Kini sebanyak 60% pesawat berbagai tipe yang terbang di langit Indonesia harus dirawat pada fasilitas bengkel di luar negeri, termasuk Singapura.
"Yang prihatinkan kita, banyak pesawat di Indonesia. Pasar MRO di Indonesia baru serap 40%. Artinya 60% dirawat di luar negeri," kata Sekretaris Dirjen Perhubungan Udara Kementerian Perhubungan (Kemenhub) Djoko Murjatmodjo di area Hanggar GMF, Tangerang, Banten, Senin (7/12/2014).
SCROLL TO CONTINUE WITH CONTENT
Ia menilai pembangunan fasilitas MRO baru di Indonesia harus dibangun.

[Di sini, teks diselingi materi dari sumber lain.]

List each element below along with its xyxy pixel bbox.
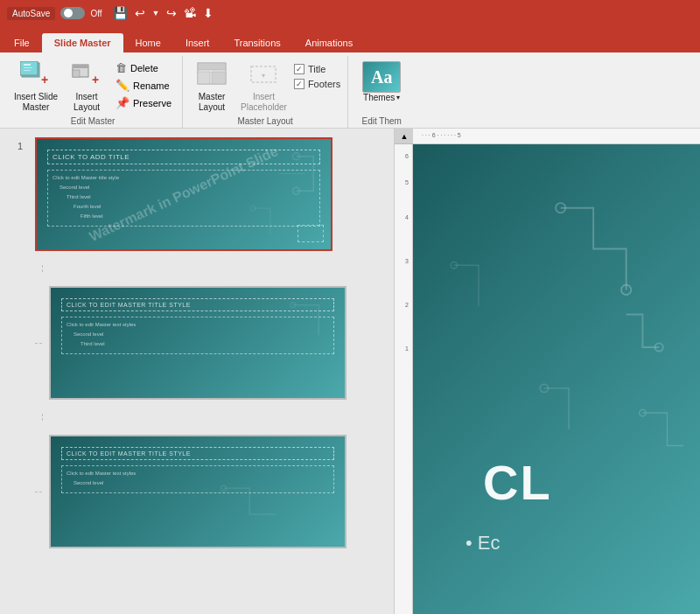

Alasannya selain pertumbuhan pesawat yang besar, bisnis bengkel pesawat juga akan menghadapi pasar bebas di Asia Tenggara.
"Liberalisasi MRO. Dengan ini, kita siapkan luaskan sayapnya (Anak Usaha Garuda Indonesia) ke Bintan. Kapasitas itu dapat kita rebut untuk market share di ASEAN dan Asia," sebutnya.
Ia menyambutkan potif pembangunan fasilitas MRO di area Bintan dan Batam atau di area Indonesia bagian barat. Namun Djoko menilai fasilitas perawatan mesin dan pesawat juga harus dibangun di area Indonesia bagian timur.
"Maintenance pesawat nggak cukup di Jakarta atau Bintan, di seluruh Indonesia perlu perhatian Aceh-Papua sepanjang 5.000 Km. Kalau pesawat rusak dibawa ke Jakarta butuh waktu lama, selain meluaskan sayap ke Bintan, GMF bisa lebarkan sayap ke Indonesia timur," ujarnya.
Keterbatasan fasilitas MRO diakui juga oleh Direktur Utama PT Garuda Indonesia Tbk (GIAA) Emirsyah Satar. Melihat keterbatasan fasilitas MRO milik Garuda di Tangerang, membuat perseroan melalui GMF AeroAsia akan mengembangkan fasilitas MRO di Bintan Aerospace Industry Park, Kepulauan Riau.
Untuk pembukaan bengkel pesawat baru di luar area Tangerang ini, GMF menggaet anak usaha Gallant Venture Ltd, Bintan Aviation Investment (BAI).
"Kita sadari airlines di Indonesia tumbuh. Kebanyak MRO nggak bisa mengakomodir semua pesawat alhasil perawatan pesawat diambil negara lain. Ini adalah peluang untuk membangun MRO," ujarnya.